List of confirmed speakers in alphabetical order:

David Burr, "Multi-sensory perception of space and time, in adults and in children"

Many studies have shown that our perceptual systems integrate information from different senses optimally. Here I will overview some recent work from our laboratory studying the how visual, haptic and auditory signals about size, orientation, motion and time are integrated perceptually. I will also review recent work showing that the capacity to integrate visuo-haptic information develops late, at about 8 years of age. Evidence from blind and low-vision subjects suggests that the late development could reflect cross-sensory calibration in the developing brain.
Michael Kubovy, "Auditory Objects, Visual Objects, and Audiovisual objects"

I will discuss two kinds of linkages between vision and audition. The first is a duality.The the visual system detects and identifies surfaces; the auditory system detects and identifies sources. Surfaces are illuminated by sources of light; sound is reflected off surfaces. However, the visual system discounts sources, and the auditory system discounts surfaces. These and similar considerations lead to the Theory of Indispensable Attributes that states the conditions for the formation of gestalts in the two modalities. The second linkage involves the formation of audiovisual objects, integrated cross-modal experiences. I will describe research that reveals the role of cross-modal causality in the formation of such objects. These experiments use the canonical example of a causal link between vision and audition: a visible impact that causes a percussive sound.
Ladan Shams, "Crossmodal interactions in visual perception and learning"
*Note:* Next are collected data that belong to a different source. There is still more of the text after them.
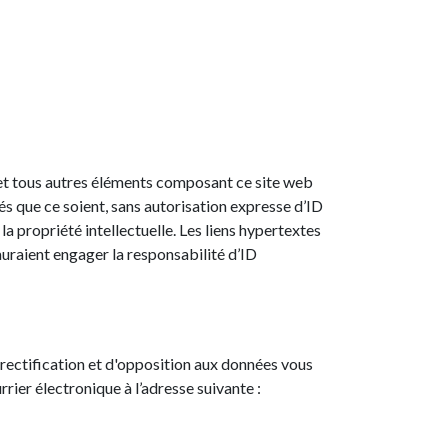
es et tous autres éléments composant ce site web
dés que ce soient, sans autorisation expresse d’ID
la propriété intellectuelle. Les liens hypertextes
auraient engager la responsabilité d’ID
e rectification et d'opposition aux données vous
ier électronique à l’adresse suivante :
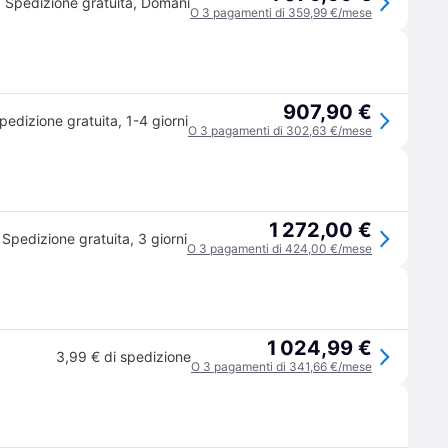
Spedizione gratuita
,
Domani
O 3 pagamenti di 359,99 €/mese
907,90 €
pedizione gratuita
,
1-4 giorni
O 3 pagamenti di 302,63 €/mese
1 272,00 €
Spedizione gratuita
,
3 giorni
O 3 pagamenti di 424,00 €/mese
1 024,99 €
3,99 € di spedizione
O 3 pagamenti di 341,66 €/mese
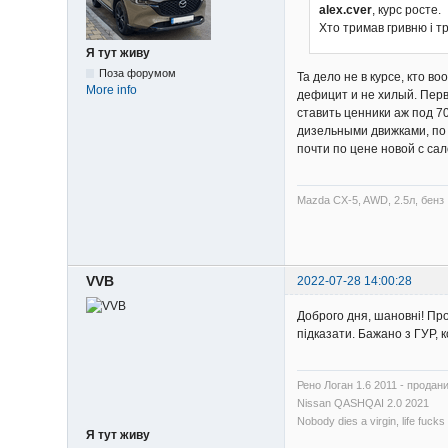
alex.cver
, курс росте.
Хто тримав гривню і т
Я тут живу
Поза форумом
Та дело не в курсе, кто 
More info
дефицит и не хилый. Перв
ставить ценники аж под 7
дизельными движками, по 
почти по цене новой с сал
Mazda CX-5, AWD, 2.5л, бенз
VVB
2022-07-28 14:00:28
Доброго дня, шановні! Про
підказати. Бажано з ГУР,
Рено Логан 1.6 2011 - продан
Nissan QASHQAI 2.0 2021
Nobody dies a virgin, life fucks 
Я тут живу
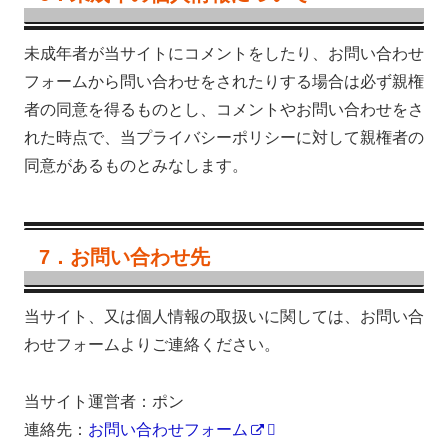
未成年者が当サイトにコメントをしたり、お問い合わせ
フォームから問い合わせをされたりする場合は必ず親権
者の同意を得るものとし、コメントやお問い合わせをさ
れた時点で、当プライバシーポリシーに対して親権者の
同意があるものとみなします。
7．お問い合わせ先
当サイト、又は個人情報の取扱いに関しては、お問い合
わせフォームよりご連絡ください。
当サイト運営者：ポン
連絡先：
お問い合わせフォーム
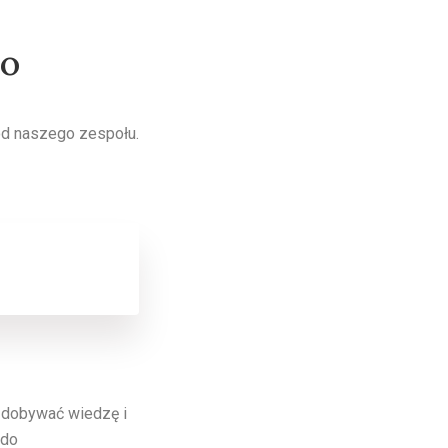
wo
od naszego zespołu.
 zdobywać wiedzę i
 do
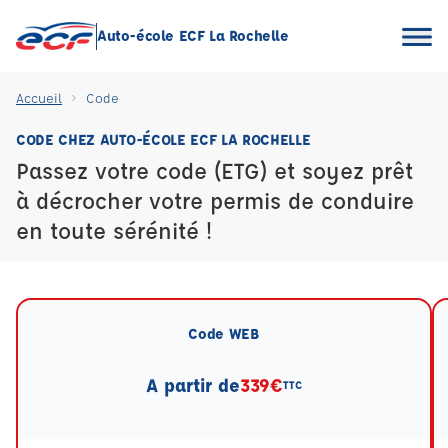
Auto-école ECF La Rochelle
Accueil
Code
CODE CHEZ AUTO-ÉCOLE ECF LA ROCHELLE
Passez votre code (ETG) et soyez prêt
à décrocher votre permis de conduire
en toute sérénité !
Code WEB
A partir de
339€
TTC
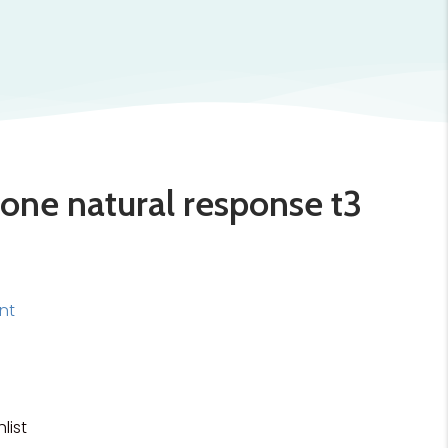
icone natural response t3
ent
list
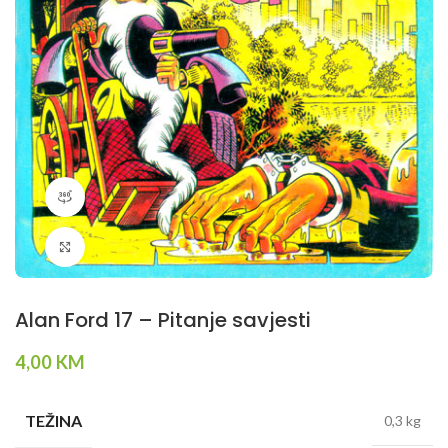
360 product view
Klikni da povečaš
Alan Ford 17 – Pitanje savjesti
4,00
KM
TEŽINA
0,3 kg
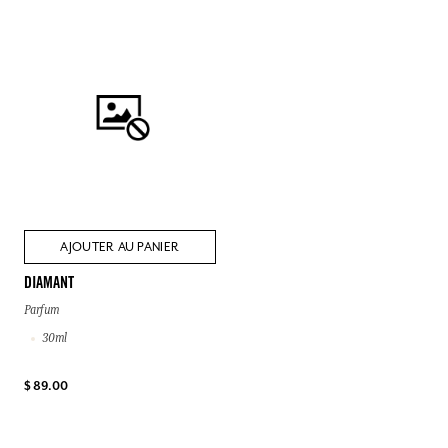
AJOUTER AU PANIER
DIAMANT
Parfum
30ml
$ 89.00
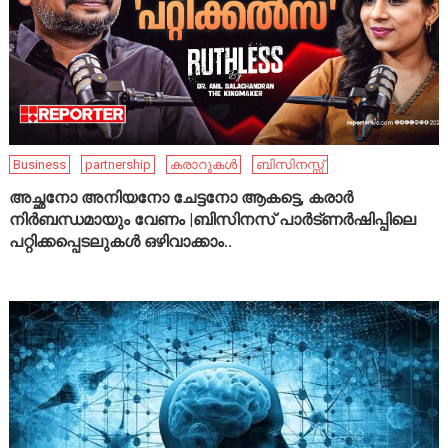
Business
partnership
കരാറുകൾ
ബിസിനസ്സ്
അച്ഛനോ അനിയനോ ചേട്ടനോ ആകട്ടെ, കരാർ
നിർബന്ധമായും വേണം |ബിസിനസ് പാർട്ണർഷിപ്പിലെ
പറ്റിക്കപ്പെടലുകൾ ഒഴിവാക്കാം..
Humans are generally considered as visual animals. Visual perception, however, can be strongly and qualitatively altered by other modalities. We have found that sound can radically change visual perception, and ERP, MEG, and fMRI studies show that this alteration can occur at short latencies and as early as primary visual cortex. These findings together with a wealth of other recent findings have established that crossmodal interactions are ubiquitous in human perception and can occur at various levels of processing, including very early stages of sensory processing. Therefore, we asked whether crossmodal interactions play a role in perceptual learning. We compared visual training with auditory-visual training for learning of a low-level visual task, and discovered that auditory-visual training accelerates and enhances performance in a visual task even in the absence of sound. An fMRI study of this multisensory learning suggests that a vast network of brain areas are affected by this type of learning. Altogether these findings implicate that understanding multisensory mechanisms is essential in understanding visual perception and learning.
Salvador Soto-Faraco, "Multisensory contributions to the perception of motion"

There is increasing recognition of the importance of multisensory integration in order to achieve accurate and coherent perceptual representations. Some of the classic demonstrations are based on the perceptual consequences of presenting conflicting information to different senses, such as the ventriloquist illusion or the McGurk effect. However, these traditional lines of research have often focused on spatially static stimulation, in contrast with the highly dynamic nature of everyday life environments. Here I discuss some of our recent work addressing the contribution of multisensory integration processes to the perception of direction and speed of motion. Our initial studies showed that motion direction judgments in one sensory modality (i.e, audition) can be strongly influenced by the direction of motion in other modalities (i.e., vision). As in other multisensory phenomena, these influences are not always bi-directional and extend to other modality combinations. Furthermore, I will present several lines of evidence to support the idea that the integration of motion information has a perceptual basis, and that it cannot be accounted for solely by the local interactions occurring at the level of static information (i.e., the ventriloquist illusion). I will try to draw some conclusions regarding the neural underpinnings of such interactions and, finally, will discuss the relevance of this research in the context of audiovisual media applications and virtual reality environments.
Charles Spence, Jordi Navarra, Argiro Vatakis, Jess Hartcher-O’Brien and Cesare Parise, "The multisensory perception of synchrony"

The last few years have seen a rapid growth of interest in issues related to the temporal aspects of multisensory perception. We will highlight recent research that has investigated people’s sensitivity to temporal asynchrony for both simple (e.g., beeps, flashes, punctuate touch, and laser pain) and more complex stimuli (e.g., speech, music, and object action video clips) using both simultaneity and temporal order judgment tasks. We will review some of the latest findings to have emerged from our laboratory looking at how the brain responds (i.e., adapts) to various kinds of on-going asynchronous stimulation (again using both simple and complex stimuli). Recent findings demonstrating the effect of the “unity effect” on multisensory temporal perception will be outlined, as will research showing that synesthetic correspondences can modulate multisensory integration (both temporal and spatial) in normal participants.